Though HealthShares were generally designed to help with unexpected, unfortunate medical expenses, maternity—unexpected or not—is usually eligible for sharing. Most HealthShares offer maternity sharing, but not all share expenses the same way.
Some HealthShares only include maternity care with top-tier plans, and others may only share expenses related to your OB/GYN appointments. What’s more, many HealthShares have specific maternity sharing limits.
If you are considering joining a HealthShare, or already belong to a HealthShare community and have parenthood in mind, let’s look at some of the questions you might have.
How will my maternity need affect my member responsibility?
Your HealthShare likely has a separate member responsibility amount for maternity needs. This may come in the form of a fee or a separate unshared amount. Whatever your HealthShare calls it, you may pay a little more for a maternity need than you would for other needs. For example, Altrua HealthShare has a set $5,000 maternity unshared amount; the CHM Gold plan has a set $500 member responsibility amount per pregnancy; and United Refuah HealthShare charges a “Pregnancy Fee” from $0–$2,500, depending on the number of members in your household membership.
In general, the main goal for your HealthShare is to reduce overall costs and thus reduce the burden on the whole community —yourself included. With this in mind, your HealthShare will expect you to do some leg work. If you can obtain a deep discount with a prepayment plan, your HealthShare may share this expense even before the baby is born. However, many HealthShares will not share in maternity costs until your baby is born and you submit final bills.
Should I expect any maternity need restrictions?
You may encounter several hurdles on the path to maternity need sharing. For starters, you must be a member when you conceive. Furthermore, if you conceive before your initial waiting period (typically 60-90 days) is over, your maternity will not be shareable. Be sure to consider any potential waiting periods during family planning.
Other specific restrictions regarding maternity eligibility will be tied to your HealthShare’s member guidelines and statement of belief or standards. In short, the statement that you sign when you join your HealthShare may prohibit sharing in the maternity expenses of an unmarried woman.
Your HealthShares may not specifically state that pregnancies for unwed mothers are not eligible. However, if a member does not follow the member guidelines, their needs may not be eligible for sharing. The following excerpt from Samaritan Ministries member guidelines is an example of the kind of language in a statement of beliefs that may affect your maternity need: members agree to “abstain from any sexual activity outside of traditional Biblical marriage as designed by God between one man and one woman.”
This type of restriction is common, even expected, in the industry, which is largely rooted in religious belief. Yet, there are a few HealthShares like Sedera, Zion Health, and Sharity Ministries that will share in the maternity of a single member or an unmarried member. In any case, your HealthShare may require proof that you were an active member when you conceived.
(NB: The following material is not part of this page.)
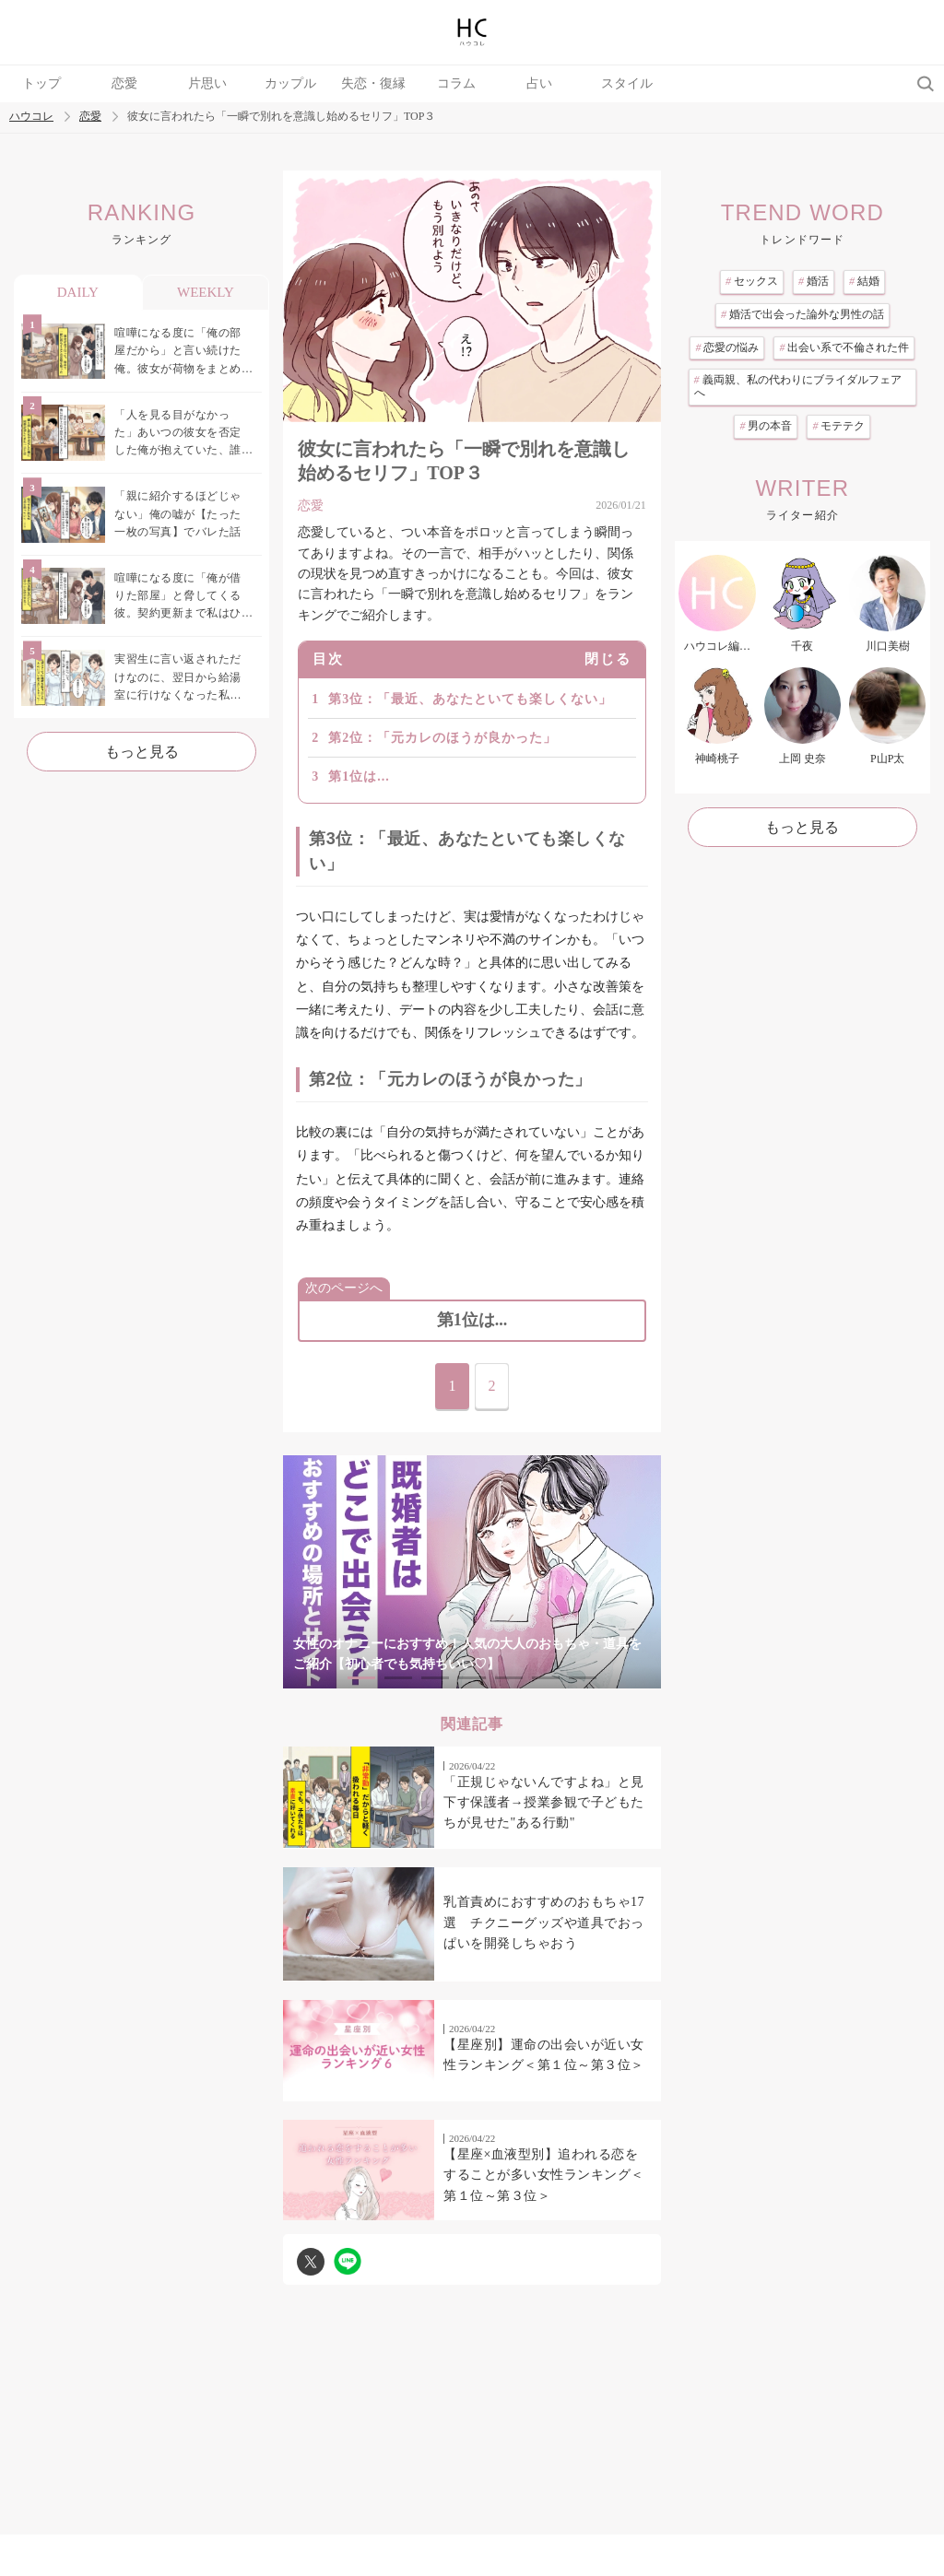 The height and width of the screenshot is (2576, 944). Describe the element at coordinates (546, 1677) in the screenshot. I see `6 [tab]` at that location.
This proof may be in the form of a doctor’s note with the official due date.
One HealthShare, Sedera, may consider sharing for a pregnancy conceived prior to membership, but in a limited manner.
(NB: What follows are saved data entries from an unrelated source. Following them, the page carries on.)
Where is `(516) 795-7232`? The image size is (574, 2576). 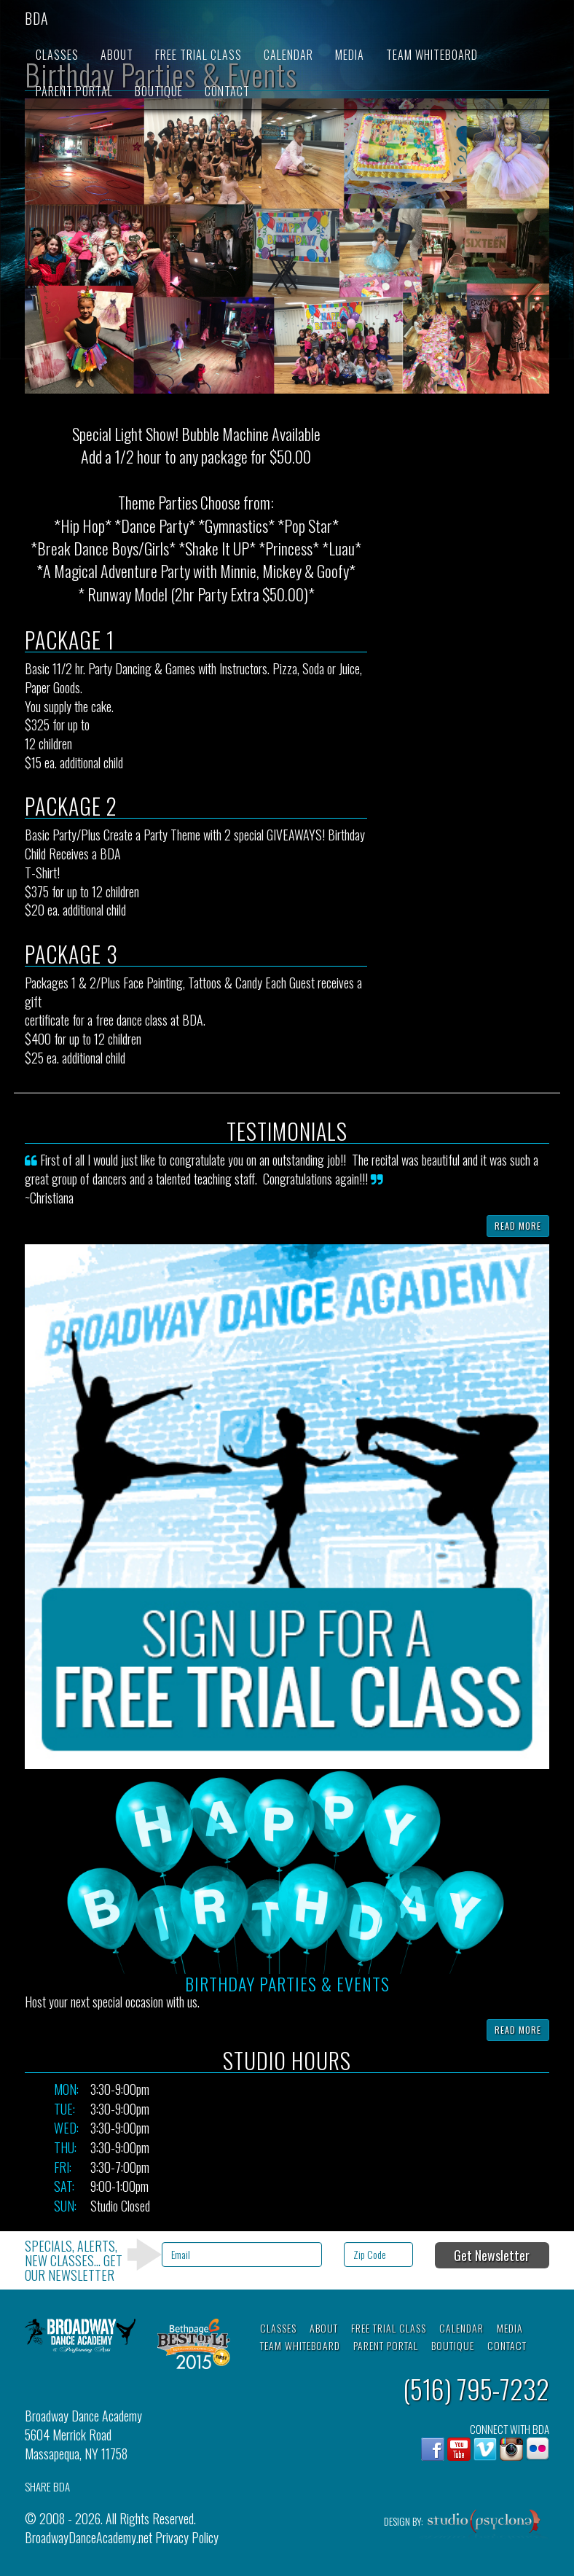 (516) 795-7232 is located at coordinates (476, 2388).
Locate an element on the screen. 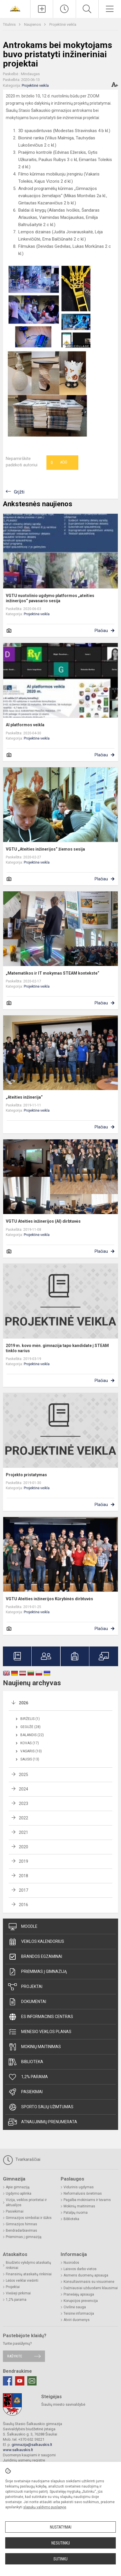 This screenshot has width=121, height=2576. 2022 is located at coordinates (23, 1818).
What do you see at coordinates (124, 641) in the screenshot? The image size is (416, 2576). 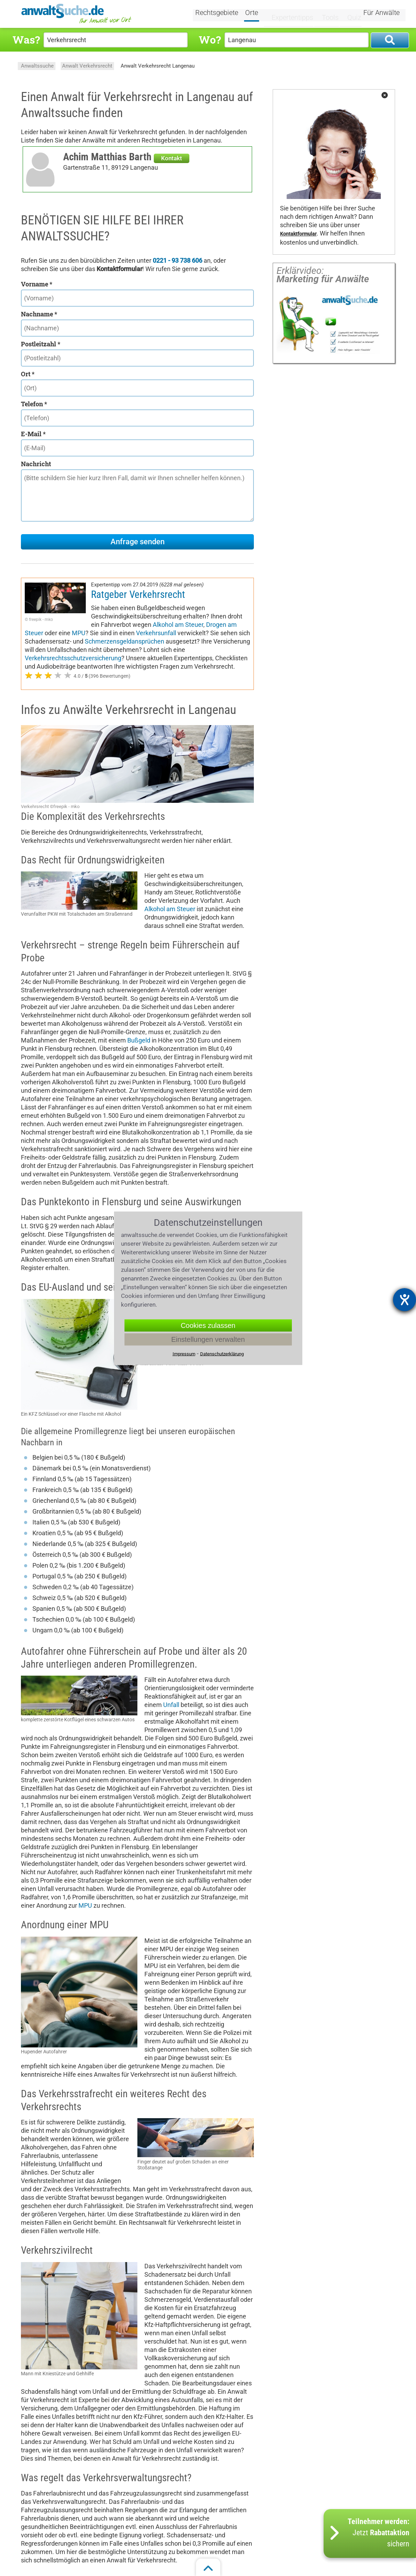 I see `Schmerzensgeldansprüchen` at bounding box center [124, 641].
What if I am planning a home birth?
Some, but not all, HealthShares include sharing for alternative labor and delivery locations or providers. Since these are generally less expensive than a hospital delivery, some HealthShares may reduce the standard maternity responsibility amount. For example, both Sedera and Zion Health may reduce your unshareable amount by half if the charges for a home birth or birthing center are significantly lower than a hospital delivery. Always double-check your member guidelines to make sure your birth plan aligns with services eligible for sharing.
What about care for my newborn?
As long as your pregnancy is eligible for sharing, your newborn can easily be added to your membership. If the pregnancy is not eligible, you will likely have a 30-day wait before you may add the infant to your membership.
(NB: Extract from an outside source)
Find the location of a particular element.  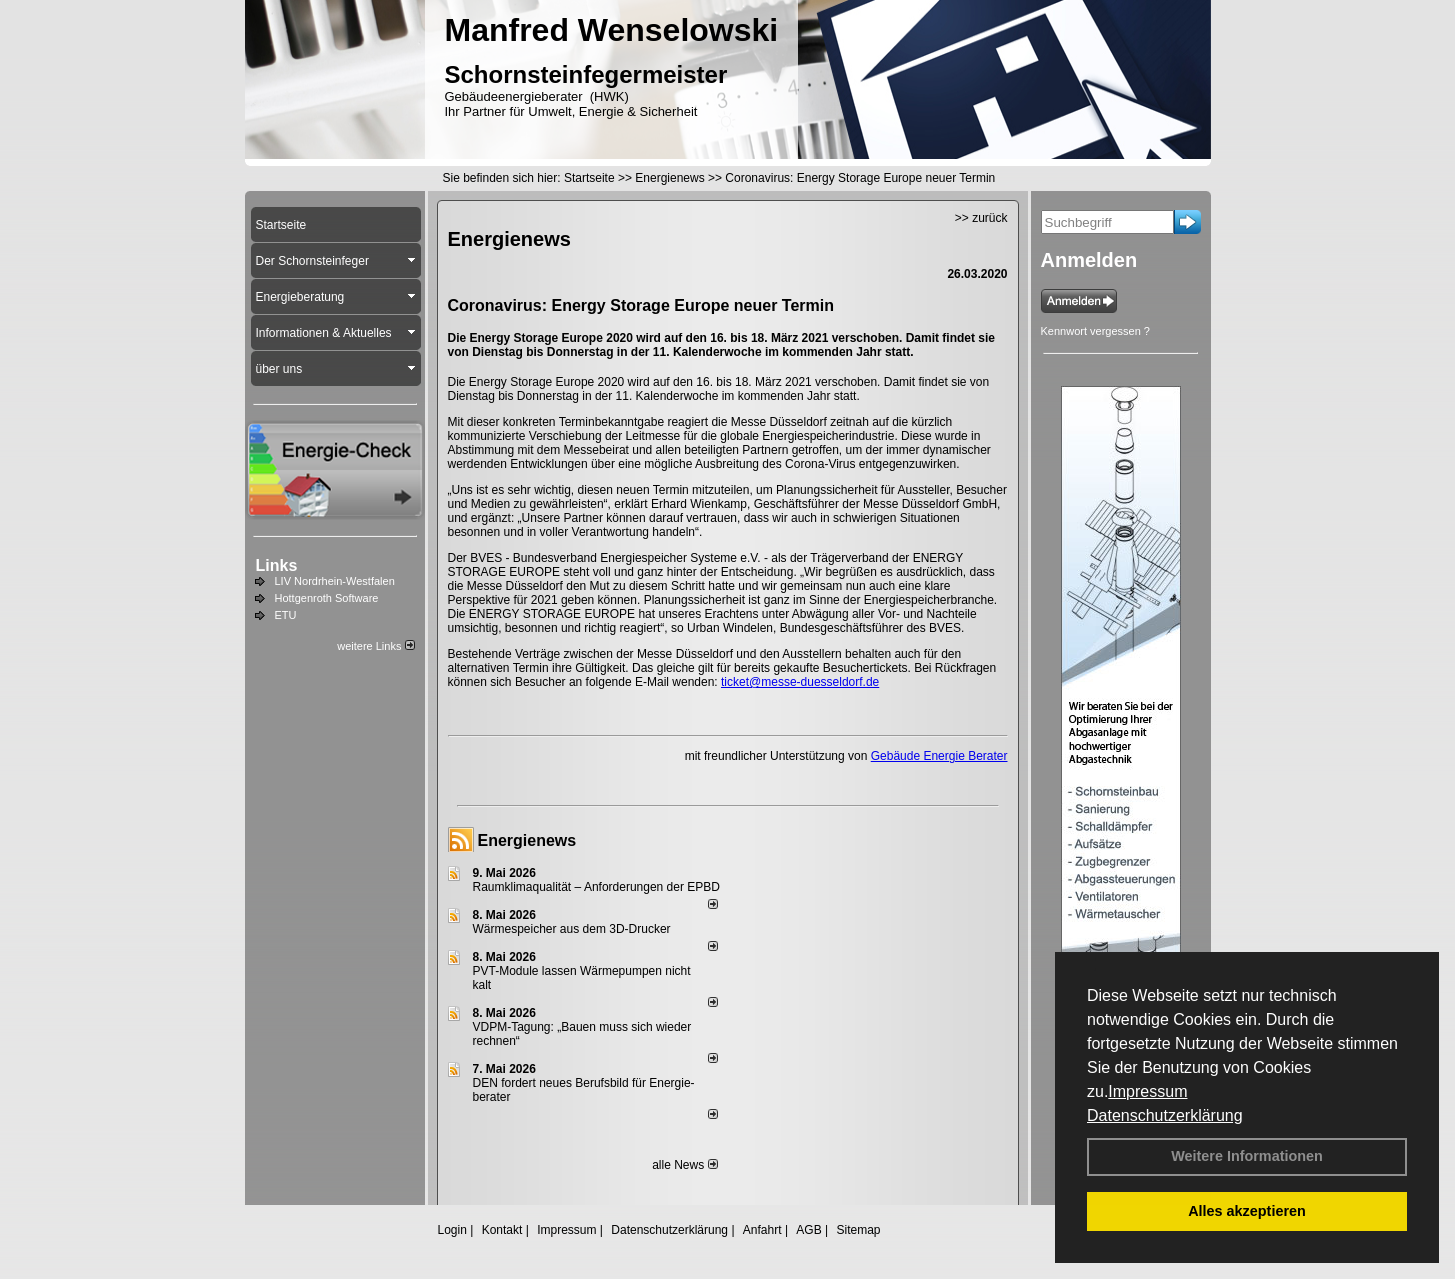 Kennwort vergessen ? is located at coordinates (1095, 331).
Shareable expenses for your newborn will include services like an in-hospital pediatrician appointment and some immunizations. After a few initial services, your baby is considered a new member whose needs require a separate member responsibility amount.
What if I can’t get pregnant?
It seems that more couples are finding it difficult to conceive and opting to pursue adoption, surrogacy, or fertility treatment. If you find yourself in this situation, there is some good news and bad news. The bad news is that HealthShare communities will not share in fertility or surrogacy expenses —whether or not the surrogate is a member. The good news is that most programs will share healthcare costs for adopted children as though they were your biological children; however, not all will share in direct adoption expenses. If you think you might want to adopt, check out Altrua HealthShare and Medi-Share. These two HealthShares will share in expenses related to adoption as though it were a maternity need.
A viable option
HealthShares offer effective ways to handle your maternity expenses. If parenthood might be in your future, check the particulars of the maternity sharing detailed by your HealthShare’s member guidelines.